From a narrative standpoint, it’s a scene that really is meant to poke holes in anyone taking Hollywood too seriously as an institution. That’s really what this film is about. It’s about our propensity as a business to deify the lights and big names on all those big screens (and small), while ignoring the real flaws of the business behind the curtains. We originally had a much more dramatically grounded scene here, and Undine rightly said, “we’ve earned the right to go left when everyone expects us or might even want us to go straight.” I immediately knew she was right. This film is not about doing anything safe. We really took some swings, and the dance sequence is probably our biggest swing of all.
PH: What tools, plugins, or instruments did you use in your production of this scene?
John-Michael Powell: We shot the bulk of the film on the Alexa Amira. At one point, it was going to be a Mini, but my good friend Martim Vian, a very skilled cinematographer in his own right, was kind of enough to let us rent the Amira he owned for the price of a meal. He was also kind enough to let us take out his set of Cooke Speed Panchros. There was one scene we shot on a Sony Venice with Angénieux glass that was a creative choice to mimic the look of Sam Jones’s show Off Camera, but 95% of the film is the Amira/Cooke combo.
As for lighting — we were basically running with as bare minimum a package as you can imagine. Elijah Guess, our amazing cinematographer, used to be a gaffer, so he’s really skilled at making very little lighting go a long, long way. Ultimately, we were a hybrid kind of one-ton G&E mixed with a lot of Home Depot runs to get lamps and bulbs. We placed practicals around to get as much of the room lit naturally and then used lightmats rigged to our ceilings, which were vaulted about 12-20 feet.

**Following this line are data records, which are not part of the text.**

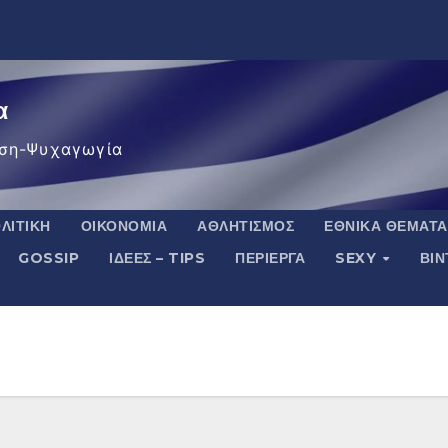
α
ση-Ψυχαγωγία
ΛΙΤΙΚΉ
ΟΙΚΟΝΟΜΊΑ
ΑΘΛΗΤΙΣΜΌΣ
ΕΘΝΙΚΆ ΘΈΜΑΤΑ
GOSSIP
ΙΔΈΕΣ – TIPS
ΠΕΡΊΕΡΓΑ
SEXY
ΒΙ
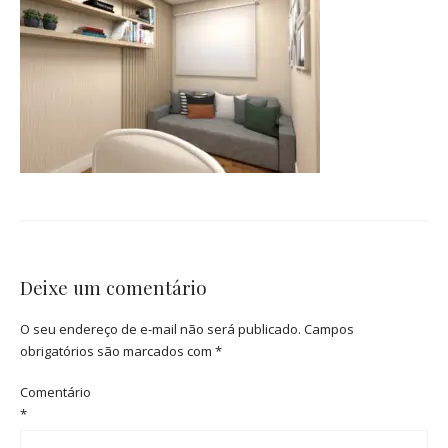
Deixe um comentário
O seu endereço de e-mail não será publicado.
Campos
obrigatórios são marcados com
*
Comentário
*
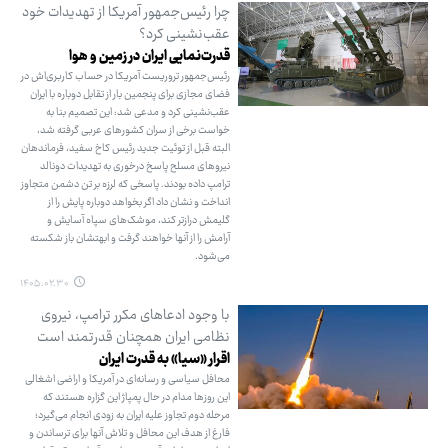
چرا رئیس‌جمهور آمریکا از تهدیدات خود
عقب‌نشینی کرد؟
قدرت‌نمایی ایران در زمین و هوا
رئیس‌جمهور تروریست آمریکا در حساب کاربری‌اش در
فضای مجازی برای پنجمین بار از تقابل دوباره با ایران
عقب‌نشینی کرد و مدعی شد: این تصمیم بنا به
خواست برخی از سران کشورهای عربی گرفته شد،
البته قبل از توئیت جدید رئیس کاخ سفید، فرماندهان
نیروهای مسلح پاسخ درخوری به تهدیدات دونالد
ترامپ داده بودند. پاسخی که لرزه بر تن دشمن متجاوز
انداخت و نشان داد اگر بخواهد دوباره پایش را از
گلیمش درازتر کند، موشک‌های سپاه آسایش و
آرامش را از آنها خواهند گرفت و ابهتشان باز شکسته
می‌شود.
۱۴۰۵.۰۲.۳۰
با وجود ادعاهای مکرر ترامپ، نیروی
نظامی ایران همچنان قدرتمند است
اقرار «سیا» به قدرت ایران
محافل سیاسی و رسانه‌ای در آمریکا و اراضی اشغالی
این روزها مدام در حال پمپاژ این گزاره هستند که
مرحله دوم تجاوز علیه ایران به زودی انجام می‌گیرد؛
فارغ از هدف این محافل و تلاش آنها برای ترساندن و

PH: What technical challenges did you encounter while working on this scene?
John-Michael Powell: Where do I start? The technical challenges were many, as I’m sure you’d expect.
Thankfully Damian Gomez, who plays Deano in our film, brought on Jillian Meyers to help us choreograph the sequence. Other than table reads, really the only rehearsals we had were two dance days. Jillian and Damian got the entire cast out in my driveway and basically turned it into a dance studio. We shot the scene on our ninth day (out of twelve) of production. And mind you — very few of our actors had actual dance training. So Jillian smartly had one day of dance prior to production where everyone learned the steps and then we had our second dance rehearsal during our lone day off. That way the actors could lock in the rote movements closer to the day we shot it and not forget the muscle memory.
When you talk about on-set and actually shooting… we’re talking about what’s basically a two-minute scene that moves through four different rooms of a house built with numerous steps and stairs and requires an immense amount of precisions to make your day. Not to mention, the only time we could schedule the dance sequence was at the end of a ten-page day. For a laid-back shoot — this was the highest stress day.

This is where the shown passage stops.